Menteri ESDM Arifin Tasrif menyebut potensi kerugian negara akibat pertambangan tanpa izin (PETI) atau tambang ilegal tembus Rp3,5 triliun sepanjang 2022. Angka tersebut naik dari kerugian pada 2019 yang mencapai Rp1,6 triliun. Sebab itu, ia menegaskan kegiatan PETI di wilayah kontrak karya tersebut perlu ditindak tegas.

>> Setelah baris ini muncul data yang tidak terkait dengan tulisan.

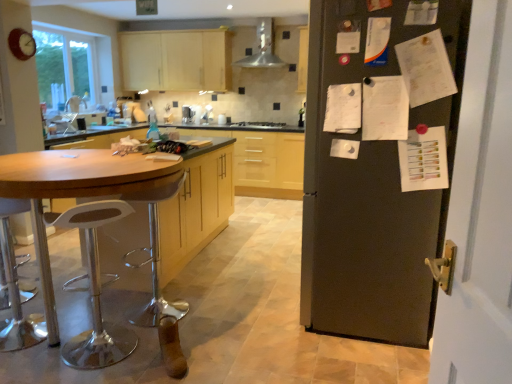 Where is `free point in front of matte black refrigerator at right`? This screenshot has height=384, width=512. free point in front of matte black refrigerator at right is located at coordinates pyautogui.click(x=346, y=359). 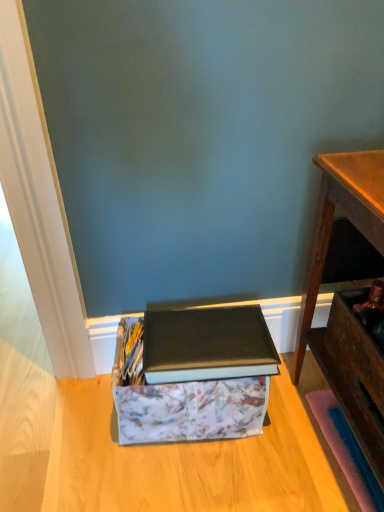 In order to click on free spot to the left of floral fabric storage box at lower center in this screenshot , I will do `click(69, 433)`. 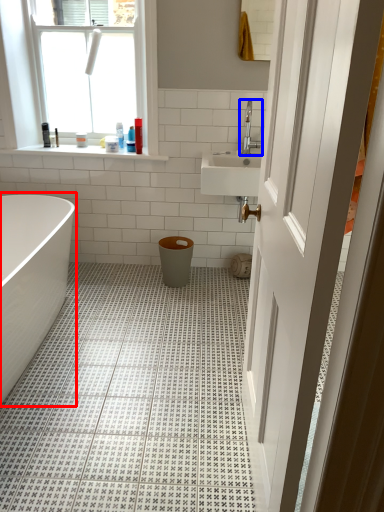 Question: Among these objects, which one is farthest to the camera, bathtub (highlighted by a red box) or tap (highlighted by a blue box)?

Choices:
 (A) bathtub
 (B) tap

Answer: (B) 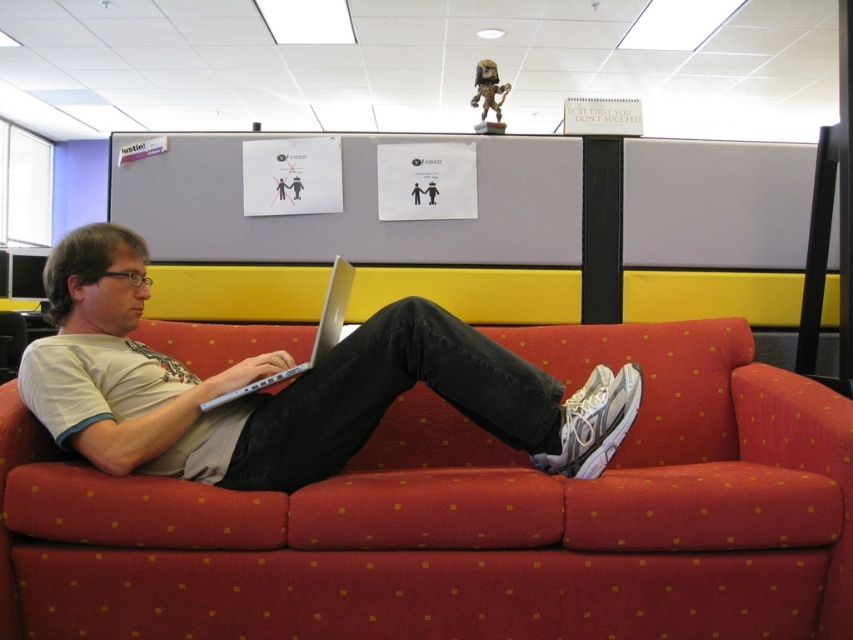 From the picture: You are standing in the office and need to place a new plant between the red fabric couch at center and the silver metallic laptop at center. Which object should the plant be closer to based on their current positions?

The red fabric couch at center is closer to the viewer than the silver metallic laptop at center, so the plant should be placed closer to the silver metallic laptop at center to maintain equal distance from both objects.

You are an interior designer assessing the office layout. You notice the white matte shirt at center and the silver metallic laptop at center. Based on their sizes, which object would require more floor space if placed on a small table?

The white matte shirt at center is bigger than the silver metallic laptop at center, so it would require more floor space on a small table. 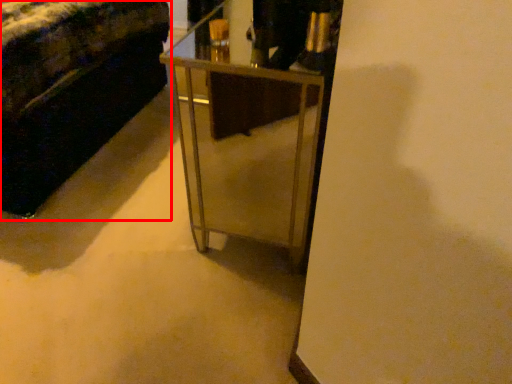 Question: From the image's perspective, where is furniture (annotated by the red box) located relative to table?

Choices:
 (A) below
 (B) above

Answer: (B) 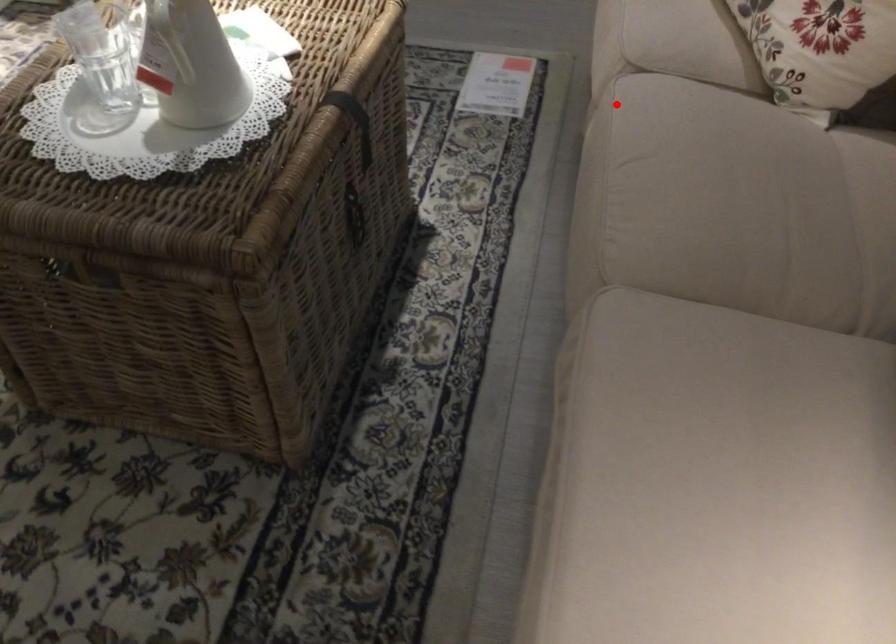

“Paling penting lagi adalah dampak kerusakan lingkungannya dan bagaimana kita melakukan reinforcement kepada perusahaan-perusahaan yang memiliki izin
kontrak karya,” kata Arifin dalam acara Sarasehan Sinkronisasi Tata Kelola Pertambangan Mineral Utama Perspektif Politik, Hukum, dan Keamanan di Grand Sahid Jaya, Jakarta Pusat, Selasa (21/3).
Pada kesempatan itu, ia merinci enam dampak utama kegiatan PETI. Pertama, menghambat kegiatan usaha bagi pemegang izin resmi. Kedua, membahayakan keselamatan, yakni bisa menimbulkan korban jiwa.
Ketiga, berpotensi terjadi kerusakan lingkungan hidup. Ada potensi banjir, longsor, hingga mengurangi kesuburan tanah. Keempat, berpotensi menimbulkan gangguan sosial dan keamanan.
Kelima, tambang ilegal bisa merusak hutan bila berada di kawasan hutan. Arifin menaksir biaya pemulihan lingkungan yang harus ditanggung negara bisa mencapai Rp1,5 triliun.
Keenam, PETI merugikan pemegang izin pertambangan yang resmi dan sah.
“Tadi disampaikan Pak Menko masih banyak kebocoran potensi pendapatan negara. Progres pembentukan satgas illegal mining sedang berproses, dimulai 15 Februari (2023) lalu koordinasi antara ESDM dengan unsur pimpinan TNI-Polri dan Kejaksaan Agung. Sedang menunggu untuk bisa disampaikan PIC dalam susunan organisasinya,” kata Arifin.
Nantinya, satgas tambang ilegal ini akan diberi payung hukum berupa keputusan presiden (keppres). Mulai 29 Maret 2023, pembahasan rancangan keppres sudah dibahas dengan anggota tim satgas. Selain itu, draft rancangan keppres juga telah disiapkan.